Il sindaco di Serrone Maurizio
Proietto, dopo aver partecipato, nella mattinata di ieri,
alla manifestazione indetta dai sindacati nella piazza
centrale di Colleferro insieme a tanti operai, ha convocato
per questa mattina, alle ore 10, un consiglio comunale
straordinario per far proclamare il lutto cittadino nel
momento in cui si svolgeranno i funerali in tutto il paese.

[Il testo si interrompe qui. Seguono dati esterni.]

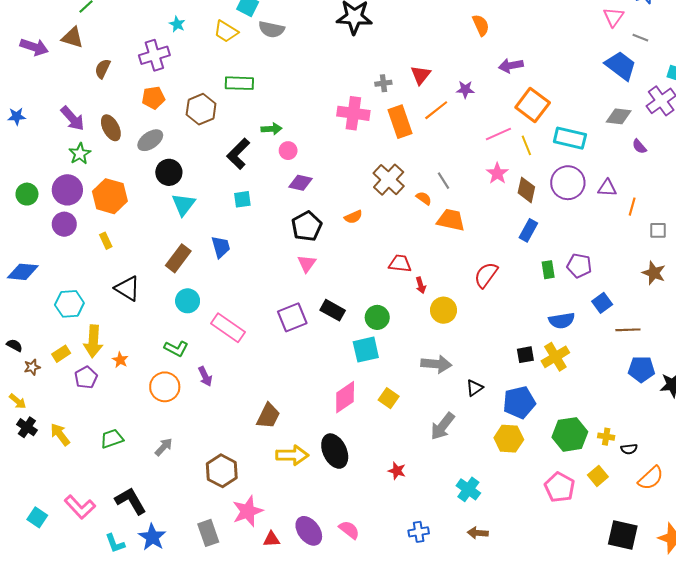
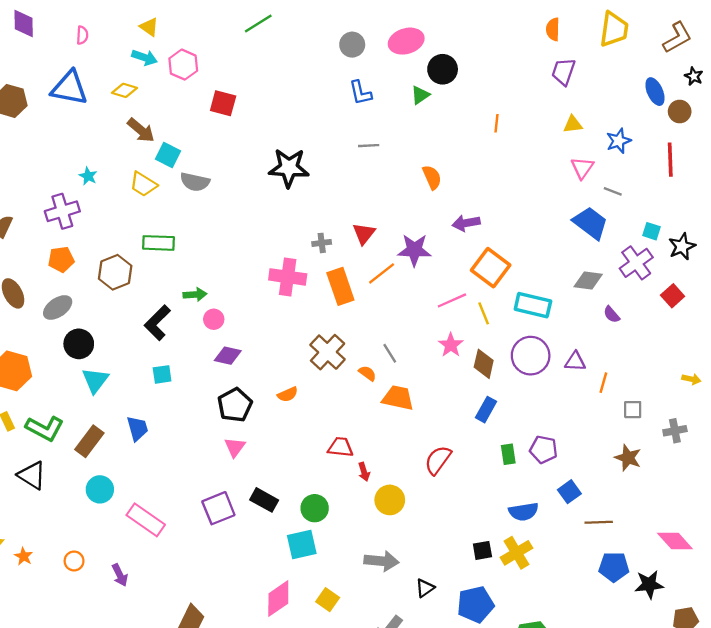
purple star: (465, 89) -> (414, 250), size x1.6
green L-shape: (176, 348) -> (45, 428), moved, size x1.4
orange circle: (165, 387) -> (74, 561), moved, size x0.6

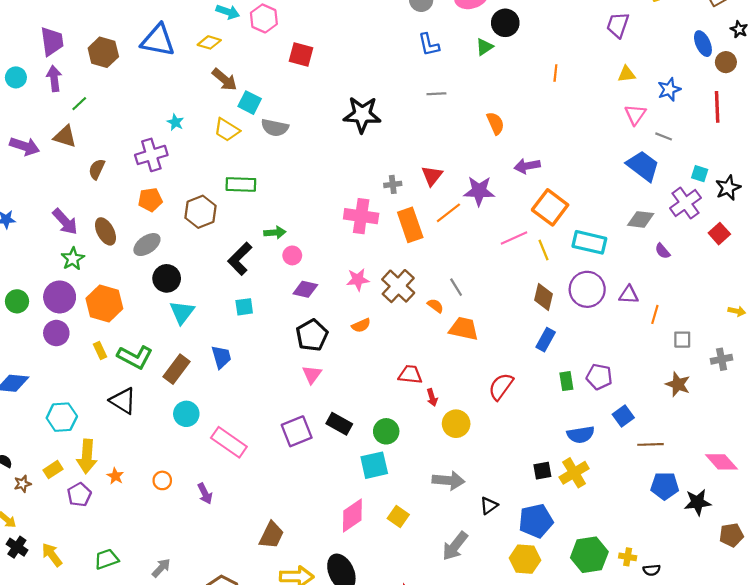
pink star: (451, 345) -> (358, 279), moved, turned 30

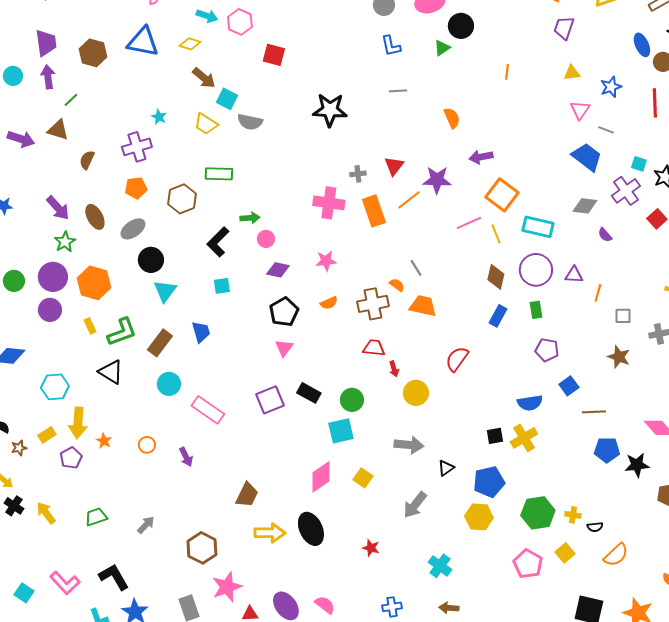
brown cross: (398, 286) -> (373, 304), moved, turned 36
green L-shape: (135, 357) -> (122, 332), turned -48
green rectangle: (566, 381) -> (536, 310), moved

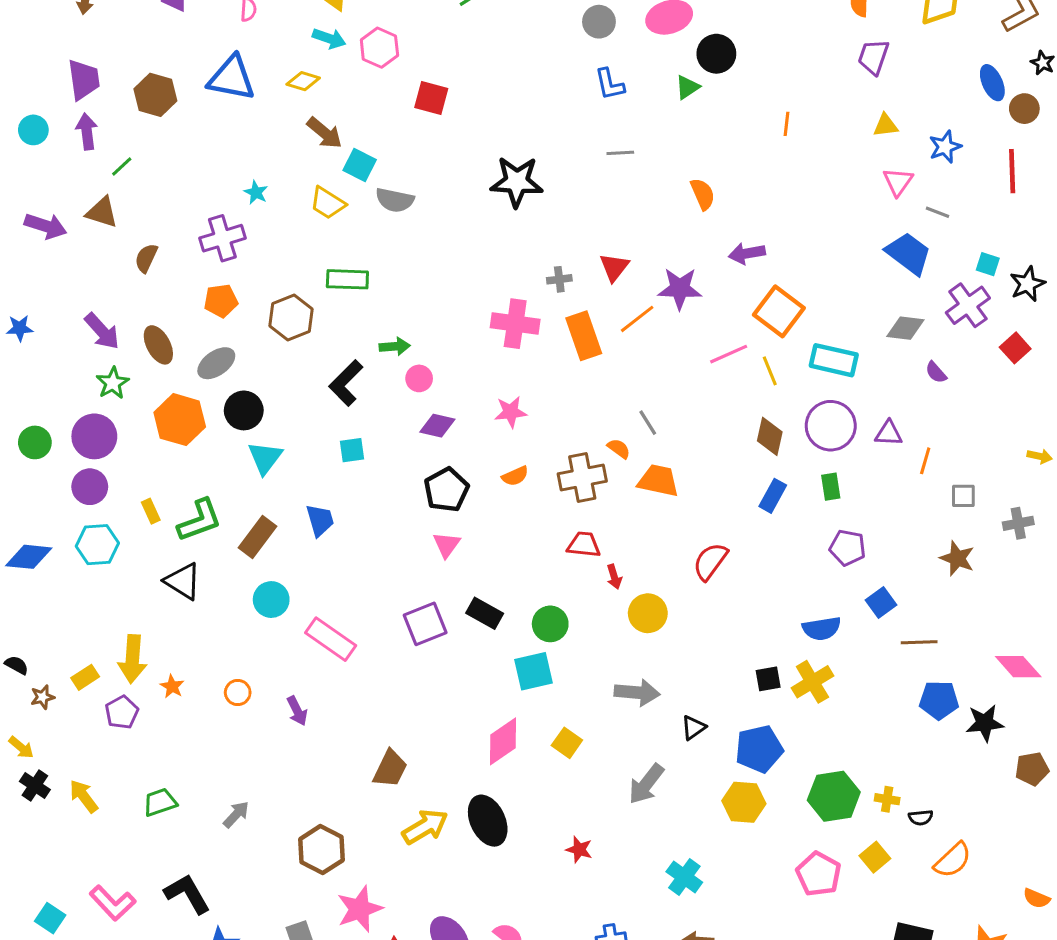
orange hexagon: (94, 283) -> (180, 420), moved
cyan hexagon: (55, 387) -> (97, 545), moved
yellow arrow: (270, 533) -> (425, 827), turned -32

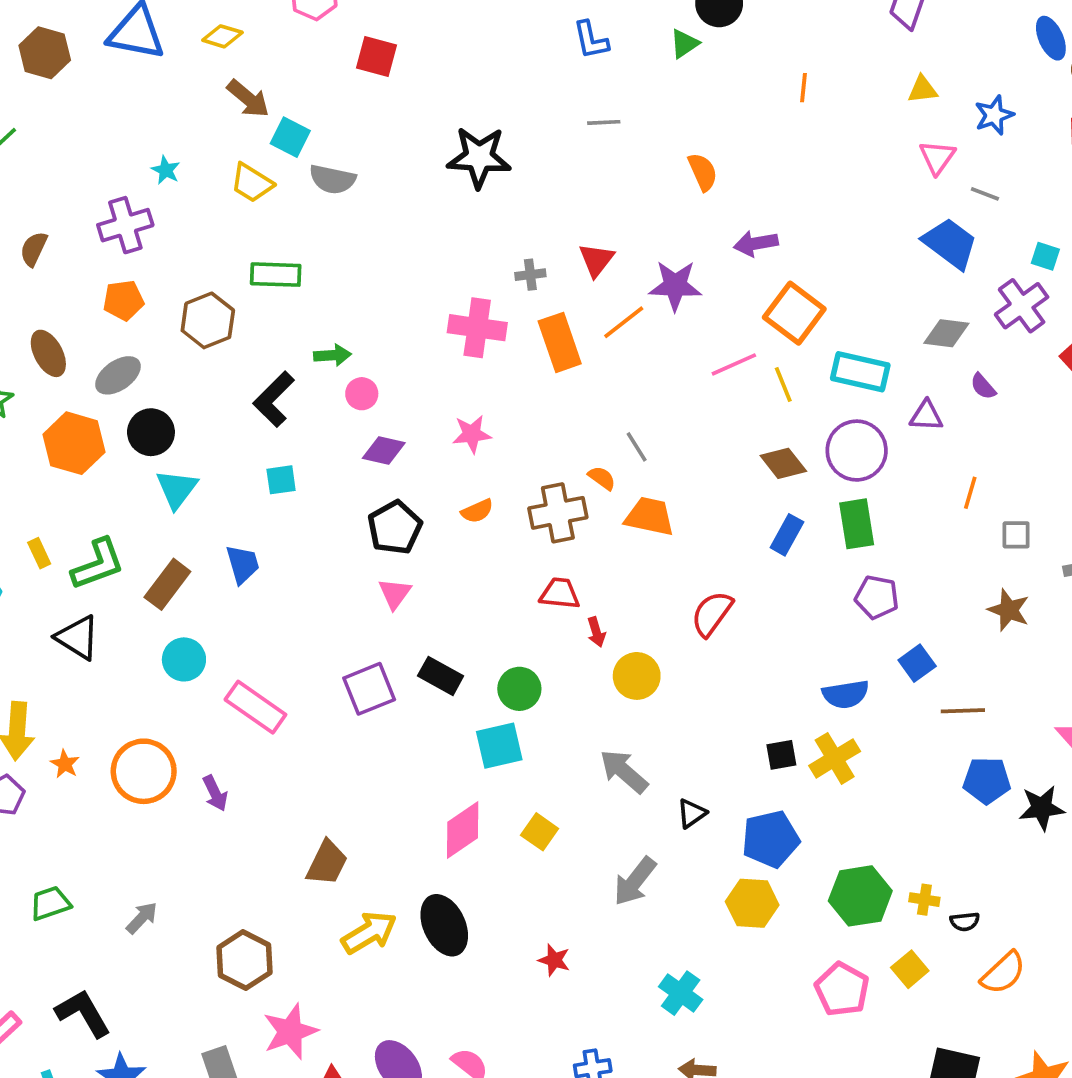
purple triangle: (889, 433) -> (926, 416), moved
brown diamond: (770, 436) -> (783, 463), turned -51
green rectangle: (831, 487) -> (857, 524), size x1.5
orange circle: (238, 693) -> (144, 771), size x2.0
gray arrow: (637, 693) -> (624, 771), turned -144

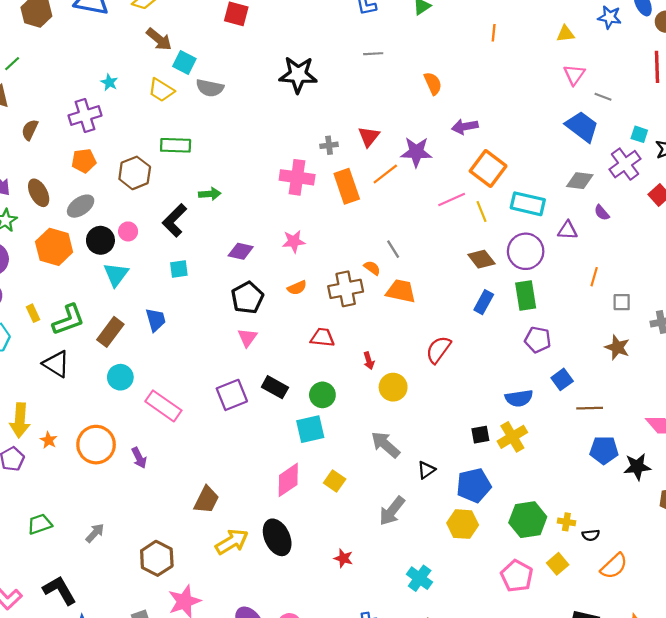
blue star: (994, 115) -> (610, 17), moved, turned 30
pink circle: (362, 394) -> (128, 231), moved
red trapezoid: (560, 593) -> (322, 337), moved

Il segno, tangibile, di come l'amministrazione comunale
voglia dimostrare di essere vicino, in un momento così
difficile, alla famiglia Pignalberi.
Sul fronte delle
indagini si sta aspettando la perizia dei vigili del fuoco
di Colleferro per capire meglio la dinamica dell'incidente
che ha ucciso Roberto e ferito altri quattordici operai,
anche per sgombrare definitivamente il campo dalle voci che
in casi come questi si rincorrono. Ieri mattina il primo
cittadino di Colleferro Mario Cacciotti, durante la seduta
del consiglio comunale, ha parlato di morte «per una ferita
alla testa provocata da un corpo contundente». Il sindaco
Cacciotti e tutta l'amministrazione comunale hanno
rinnovato le condoglianze alla famiglia Pignalberi
proclamando una giornata di lutto cittadino per il giorno
dei funerali.
Intanto si attende anche la decisione del
magistrato di Velletri, il dott. Strangio, che ha seguito
sin dal primo momento le indagini e nella giornata di oggi,
dopo l'esame autoptico, dovrebbe dare il nullaosta per i
funerali.
Il rito funebre verrà celebrato nella chiesa
del Sacro Cuore, a La Forma, dove il ragazzo viveva insieme
ai nonni, proprio in via Prenestina 456.